** PROBLEM REQUIREMENTS **
Every record that follows is to be copied exactly, with the pictures omitted.
START SOURCE MATERIAL
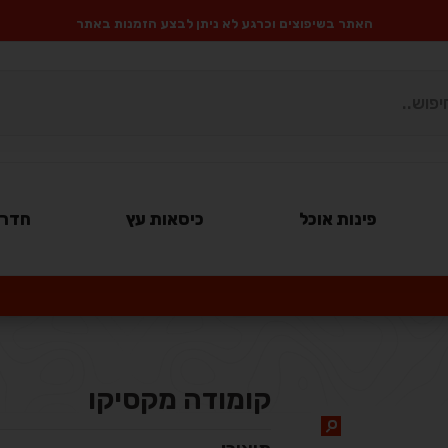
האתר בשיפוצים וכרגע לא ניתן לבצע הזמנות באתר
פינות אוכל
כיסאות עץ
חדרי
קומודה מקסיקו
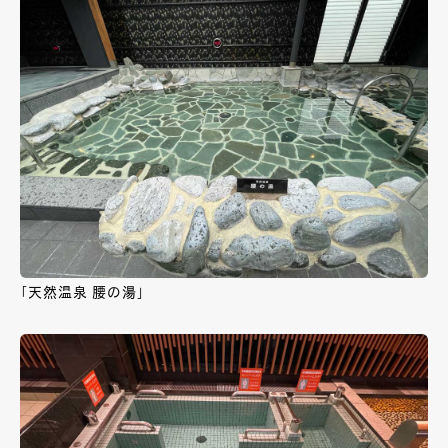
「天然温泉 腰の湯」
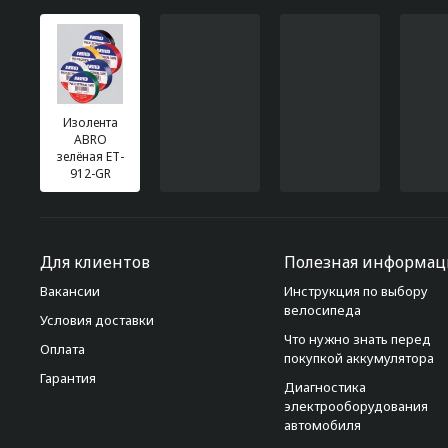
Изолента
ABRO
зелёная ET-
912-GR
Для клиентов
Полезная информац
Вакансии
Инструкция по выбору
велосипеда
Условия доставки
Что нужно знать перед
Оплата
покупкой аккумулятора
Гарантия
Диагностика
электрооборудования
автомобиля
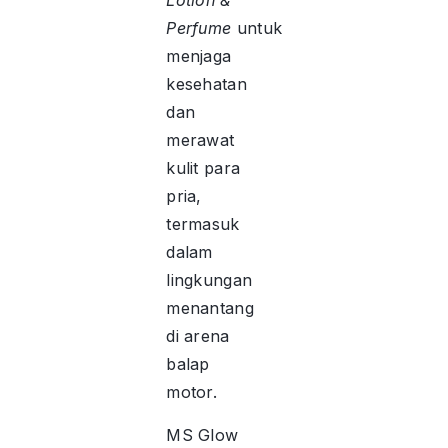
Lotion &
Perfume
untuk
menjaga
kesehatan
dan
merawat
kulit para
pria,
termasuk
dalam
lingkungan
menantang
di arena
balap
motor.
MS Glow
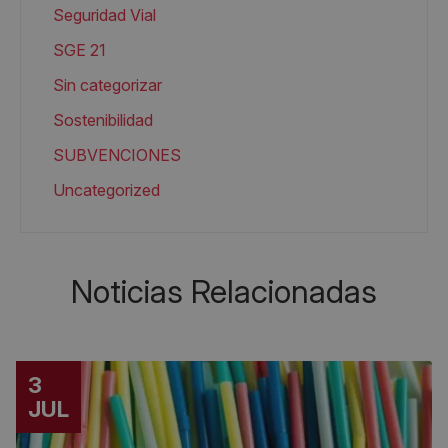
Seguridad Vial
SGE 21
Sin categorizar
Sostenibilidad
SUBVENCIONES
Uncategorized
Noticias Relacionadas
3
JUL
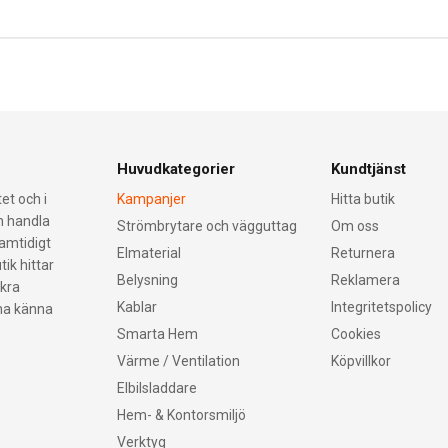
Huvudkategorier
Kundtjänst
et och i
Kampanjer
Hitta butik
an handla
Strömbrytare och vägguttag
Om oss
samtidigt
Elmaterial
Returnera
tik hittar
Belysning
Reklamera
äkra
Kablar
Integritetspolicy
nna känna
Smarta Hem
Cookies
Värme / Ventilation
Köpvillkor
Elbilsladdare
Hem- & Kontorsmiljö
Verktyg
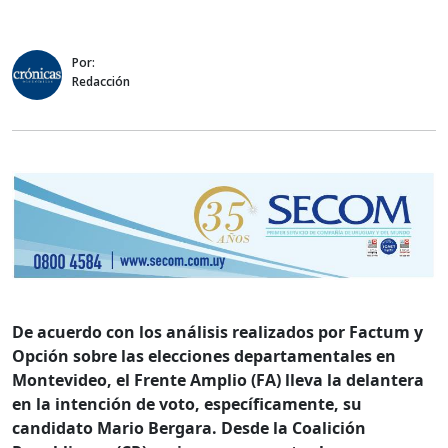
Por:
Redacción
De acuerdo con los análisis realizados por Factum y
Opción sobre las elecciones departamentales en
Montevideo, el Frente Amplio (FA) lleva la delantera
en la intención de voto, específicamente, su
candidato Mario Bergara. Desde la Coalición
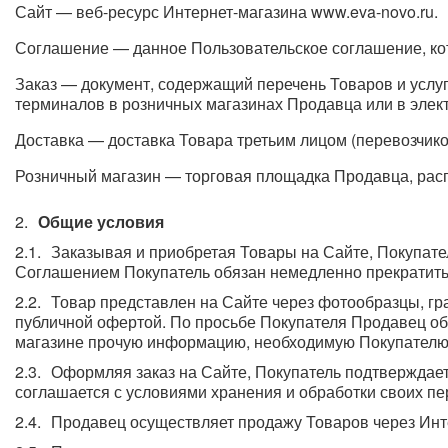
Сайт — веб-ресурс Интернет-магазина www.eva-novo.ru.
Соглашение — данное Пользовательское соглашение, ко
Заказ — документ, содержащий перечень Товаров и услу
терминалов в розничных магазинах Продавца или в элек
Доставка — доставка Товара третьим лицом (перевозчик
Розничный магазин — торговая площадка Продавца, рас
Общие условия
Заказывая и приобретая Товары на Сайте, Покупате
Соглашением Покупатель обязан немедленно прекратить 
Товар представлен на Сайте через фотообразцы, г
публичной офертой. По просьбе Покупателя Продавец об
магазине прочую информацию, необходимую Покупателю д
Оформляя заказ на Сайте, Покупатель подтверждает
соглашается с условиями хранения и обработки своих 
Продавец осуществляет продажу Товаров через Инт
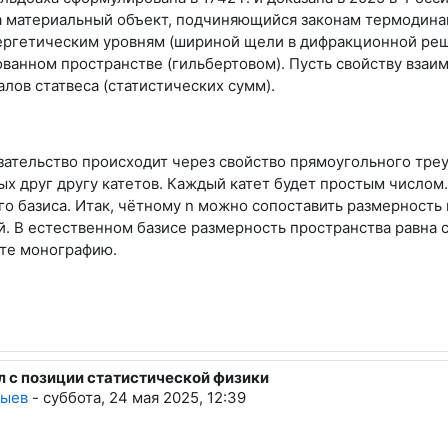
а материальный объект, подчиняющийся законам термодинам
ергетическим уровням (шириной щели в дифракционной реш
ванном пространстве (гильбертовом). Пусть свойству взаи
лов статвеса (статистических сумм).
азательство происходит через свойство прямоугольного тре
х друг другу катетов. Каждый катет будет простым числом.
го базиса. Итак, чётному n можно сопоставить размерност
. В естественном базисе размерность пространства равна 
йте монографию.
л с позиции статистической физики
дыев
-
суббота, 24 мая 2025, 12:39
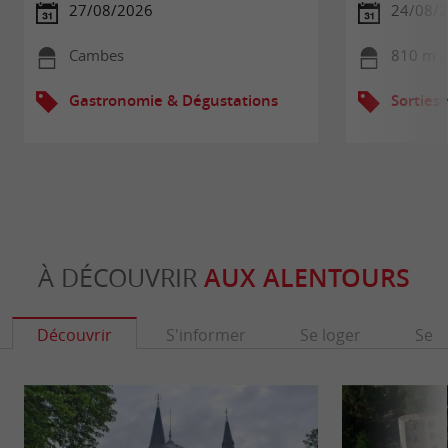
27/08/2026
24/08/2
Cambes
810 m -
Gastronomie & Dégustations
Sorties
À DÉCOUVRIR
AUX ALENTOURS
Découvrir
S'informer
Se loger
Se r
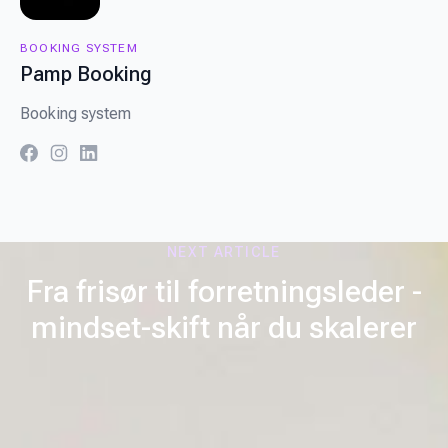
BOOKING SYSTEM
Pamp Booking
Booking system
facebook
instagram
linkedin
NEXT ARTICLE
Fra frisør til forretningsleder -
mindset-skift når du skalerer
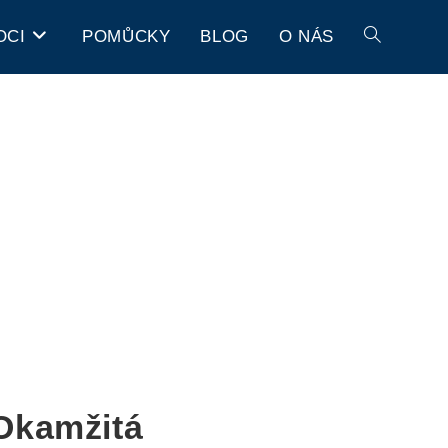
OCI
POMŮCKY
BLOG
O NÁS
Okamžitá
END SOURCE MATERIAL
** TASK SOLUTION **
האתר בשיפוצים וכרגע לא ניתן לבצע הזמנות באתר
פינות אוכל
כיסאות עץ
חדרי
קומודה מקסיקו
「天然温泉 腰の湯」
Изолента
ABRO
зелёная ET-
912-GR
Для клиентов
Полезная информац
Вакансии
Инструкция по выбору
велосипеда
Условия доставки
Что нужно знать перед
Оплата
покупкой аккумулятора
Гарантия
Диагностика
электрооборудования
автомобиля
Lotion &
Perfume
untuk
menjaga
kesehatan
dan
merawat
kulit para
pria,
termasuk
dalam
lingkungan
menantang
di arena
balap
motor.
MS Glow
Seguridad Vial
SGE 21
Sin categorizar
Sostenibilidad
SUBVENCIONES
Uncategorized
Noticias Relacionadas
3
JUL
Huvudkategorier
Kundtjänst
et och i
Kampanjer
Hitta butik
an handla
Strömbrytare och vägguttag
Om oss
samtidigt
Elmaterial
Returnera
tik hittar
Belysning
Reklamera
äkra
Kablar
Integritetspolicy
nna känna
Smarta Hem
Cookies
Värme / Ventilation
Köpvillkor
Elbilsladdare
Hem- & Kontorsmiljö
Verktyg
Por:
Redacción
De acuerdo con los análisis realizados por Factum y
Opción sobre las elecciones departamentales en
Montevideo, el Frente Amplio (FA) lleva la delantera
en la intención de voto, específicamente, su
candidato Mario Bergara. Desde la Coalición
Сайт — веб-ресурс Интернет-магазина www.eva-novo.ru.
Соглашение — данное Пользовательское соглашение, ко
Заказ — документ, содержащий перечень Товаров и услу
терминалов в розничных магазинах Продавца или в элек
Доставка — доставка Товара третьим лицом (перевозчик
Розничный магазин — торговая площадка Продавца, рас
Общие условия
Заказывая и приобретая Товары на Сайте, Покупате
Соглашением Покупатель обязан немедленно прекратить 
Товар представлен на Сайте через фотообразцы, г
публичной офертой. По просьбе Покупателя Продавец об
магазине прочую информацию, необходимую Покупателю д
Оформляя заказ на Сайте, Покупатель подтверждает
соглашается с условиями хранения и обработки своих 
Продавец осуществляет продажу Товаров через Инт
а материальный объект, подчиняющийся законам термодинам
ергетическим уровням (шириной щели в дифракционной реш
ванном пространстве (гильбертовом). Пусть свойству взаи
лов статвеса (статистических сумм).
азательство происходит через свойство прямоугольного тре
х друг другу катетов. Каждый катет будет простым числом.
го базиса. Итак, чётному n можно сопоставить размерност
. В естественном базисе размерность пространства равна 
йте монографию.
л с позиции статистической физики
дыев
-
суббота, 24 мая 2025, 12:39
27/08/2026
24/08/2
Cambes
810 m -
Gastronomie & Dégustations
Sorties
À DÉCOUVRIR
AUX ALENTOURS
Découvrir
S'informer
Se loger
Se r
BOOKING SYSTEM
Pamp Booking
Booking system
facebook
instagram
linkedin
NEXT ARTICLE
Fra frisør til forretningsleder -
mindset-skift når du skalerer
OCI
POMŮCKY
BLOG
O NÁS
Okamžitá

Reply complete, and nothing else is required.